Now, I hope that happens!


----------



## sccoaire (Feb 11, 2005)

same here... can't wait to see Friday if it ships or not.


----------



## Ottawaman (Jan 16, 2005)

Lars said:


> Well... I ordered mine on Feb. 4 (BTO-BT/AP), and after becoming aggravated, I finally called Apple.. the nice representative told me "On or before March 11."
> 
> Now, I hope that happens!


I was told it looks like march 11 for a shipping date.
We'll see...


----------



## monokitty (Jan 26, 2002)

So did your guys' mini's ship out today?


----------



## Macaholic (Jan 7, 2003)

No word from Digital Gary yet, but it's still early here...


----------



## sccoaire (Feb 11, 2005)

*Shipping on time? NOT!*

The j**ks! Not only did it NOT ship today, they changed the ship on/before date to March 16th!!!


----------



## monokitty (Jan 26, 2002)

sccoaire said:


> The j**ks! Not only did it NOT ship today, they changed the ship on/before date to March 16th!!!


I got the same deal.. on or before March 16th. Wow, I'm mad. By the time this thing shows up, it'll be 8 weeks since I first ordered it. So: keeping fingers crossed for next Wednesday...


----------



## Macaholic (Jan 7, 2003)

And then, it'll be held off AGAIN because they're speed-bumping them. So, you'll get a better one -- but only LATER STILL!!


----------



## da_jonesy (Jun 26, 2003)

Macaholic said:


> And then, it'll be held off AGAIN because they're speed-bumping them. So, you'll get a better one -- but only LATER STILL!!


I can not imagine that given that this product was just released. Also this product is meant to be low end... why would apple want to boost the speed on them this early on in the release cycle? As it is they are hard pressed to keep up with demand.


----------



## Macaholic (Jan 7, 2003)

I was being sarcastic 

I seriously would not expect a speedbump until June -- if then.


----------



## jonmon (Feb 15, 2002)

finally ordered mine today
so i'll let you know my findings in 3-4 weeks


----------



## monokitty (Jan 26, 2002)

jonmon said:


> finally ordered mine today
> so i'll let you know my findings in 3-4 weeks


What's your estimated ship date?


----------



## Ticon (Mar 11, 2005)

*Just wondering*

I have an Imac dv and am thinking about getting a Mac mini. Can i use the imac as my monitor using the port on the underside?


----------



## Kosh (May 27, 2002)

No, the iMac DV does not have a video in port. Likely you're looking at a video out port on the iMac DV for a second monitor.


----------



## monokitty (Jan 26, 2002)

Kosh said:


> No, the iMac DV does not have a video in port. Likely you're looking at a video out port on the iMac DV for a second monitor.

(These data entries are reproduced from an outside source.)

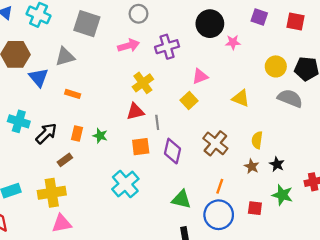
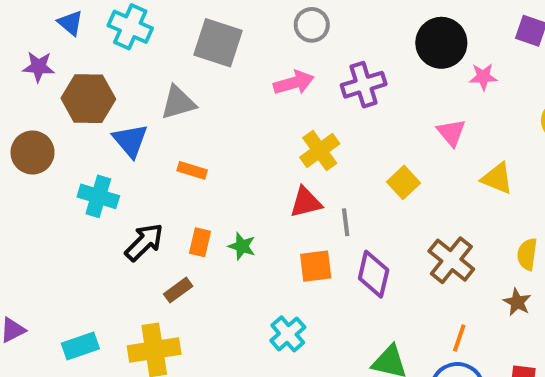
pink triangle: (200, 76) -> (451, 133), moved, turned -49
cyan cross: (19, 121) -> (98, 196), moved
cyan cross: (125, 184) -> (288, 334), size x0.7

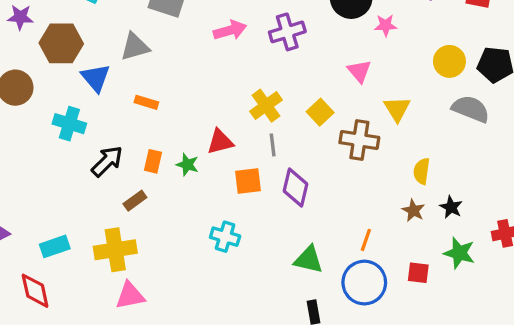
yellow cross: (320, 150) -> (266, 106), moved
yellow triangle: (497, 178) -> (397, 109), turned 36
red triangle: (306, 202) -> (220, 142), moved
brown cross: (451, 260) -> (359, 140), moved, turned -30
cyan cross: (288, 334) -> (225, 237), turned -32

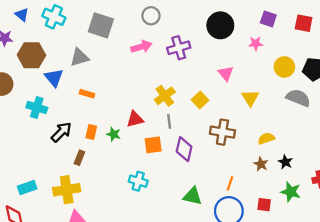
pink star: (386, 25) -> (256, 43), moved
brown cross: (359, 140) -> (222, 132), moved
yellow semicircle: (422, 171) -> (266, 138), turned 63
brown rectangle: (135, 201) -> (79, 158), turned -32

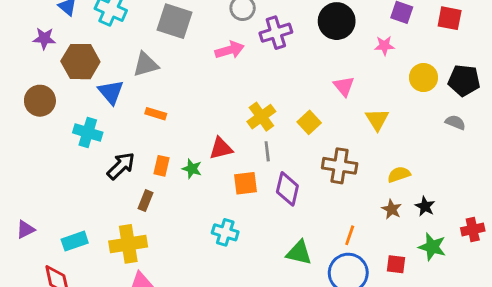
purple cross: (179, 48) -> (276, 33), moved
gray semicircle: (298, 98) -> (455, 122), moved, size x0.6

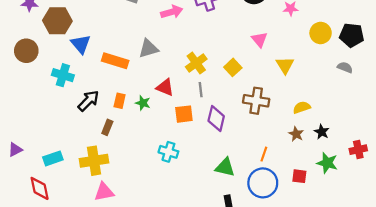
gray triangle: (146, 64) -> (148, 49), moved
orange rectangle: (156, 114) -> (115, 61), size x1.6
red triangle: (221, 148) -> (165, 87), turned 36

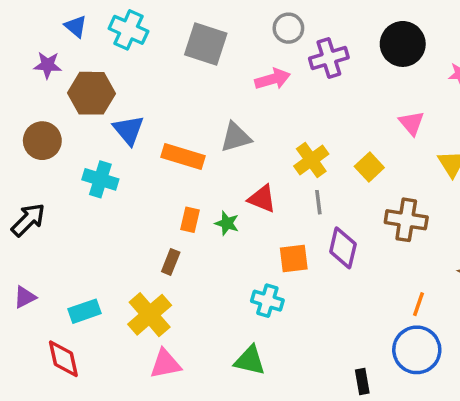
black arrow: (88, 101) -> (28, 220), moved
orange square: (184, 114) -> (294, 258), moved
yellow cross: (94, 161) -> (150, 315), turned -32
green triangle: (225, 167) -> (250, 360), moved

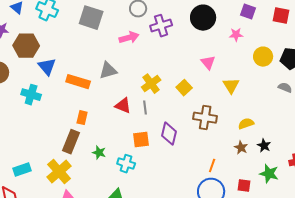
gray line: (318, 202) -> (145, 108), moved
green star: (227, 223) -> (99, 153), moved
brown rectangle: (171, 262) -> (71, 142), size x1.6

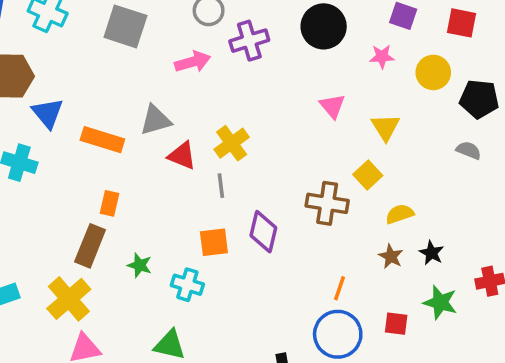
yellow circle: (263, 57) -> (433, 72), moved
yellow triangle: (231, 86) -> (385, 127), moved
yellow square: (184, 88) -> (368, 175), moved
red triangle: (123, 106) -> (182, 156), moved

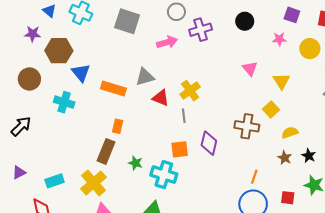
black circle: (324, 26) -> (245, 21), size x0.7
cyan cross: (187, 285) -> (164, 175), size x1.4

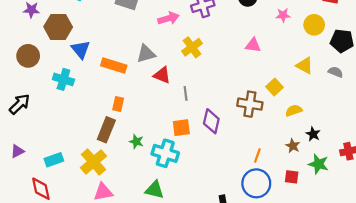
pink triangle: (250, 68) -> (253, 45), turned -42
yellow triangle: (281, 81) -> (304, 66), moved, turned -30
yellow cross: (190, 91) -> (192, 47), moved
brown star: (285, 158) -> (293, 146), moved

The iMac DV has a VGA port on the backside, which works as a mirroring feature and not a thing else. Not dual monitors; and no, you can't use the iMacs' monitor from a different computer.


----------



## Macaholic (Jan 7, 2003)

But you could sell the iMac *DV* and use the funds to get yourself a decent flat panel display.


----------



## jonmon (Feb 15, 2002)

Lars said:


> What's your estimated ship date?


i don't think it's in the system yet
it couldn't find anything after i put in my web order #


----------



## monokitty (Jan 26, 2002)

Macaholic said:


> But you could sell the iMac *DV* and use the funds to get yourself a decent flat panel display.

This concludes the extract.